# What has helped me



## wanderingstar (Dec 1, 1999)

Hello all, isn't it nice to have a GERD forum! Thanks Jeff. FYI, I have found a supplement called Ibsacol really helpful for my heartburn. Before taking the Ibsacol, I had heartburn everyday. It was made considerably worse by eating the following foods, which I ended up totally eliminating from my diet: wheat, tomatoes, red meat, onions, chocolate (and a few other things which I haven't tried re-introducing yet). After a while on the Ibsacol I found I had much less heartburn - it wasn't a daily occurance, and I could reintroduce those foods again with no, or very little heatburn.
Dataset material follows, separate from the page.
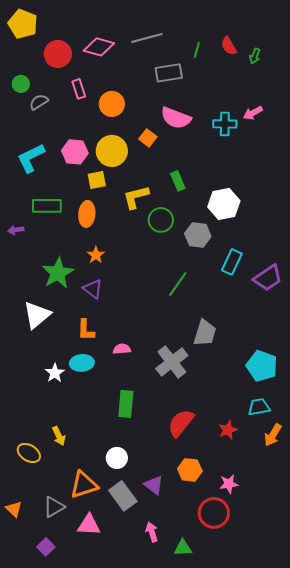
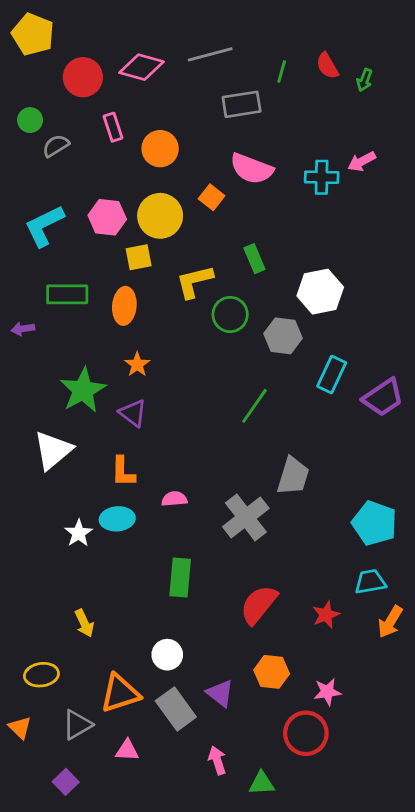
yellow ellipse: (29, 453) -> (41, 675), moved, turned -40
pink triangle: (89, 525) -> (127, 750), size x0.7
This improvement was totally unexpected - I started the Ibsacol as a last ditch attempt at taking supplements (and all the other 'complimentary' type things) for IBS D type. I had to stop taking the Ibsacol for a couple of weeks and the heartburn returned. It is passing now I am gradually increasing my Ibsacol dose to reach my optimum dose. For info, you can look at the Ibsacol posts on the Products Forum, or go to the Ibsacol website: www.ibsacol.comI hope this is of some help to somebody. Best wishes,


----------



## Pete (Jan 20, 2000)

Was excessive burping also a problem for you? How could ibasocal help with gerd?Thanks Pete


----------



## wanderingstar (Dec 1, 1999)

Pete, I did not and don't experience a lot of burping. In fact, I rarely burp. I don't know why Ibsacol helped my heartburn symptoms. I know why it is thought to help IBS and some other conditions - it's thought to strengthen the immunomodulator pathways, specifically,


> quote:Adding Meracol to your diet appears to lessen production of two elements linked with a variety of inflammatory disorders, namely the prostaglandin E2 and leukotriene B4 (PGE2 and LTB4 ). It may also assist production of the less inflammatory elements, prostaglandin PGE3 and leukotriene LTB5. This is the basis for on-going research.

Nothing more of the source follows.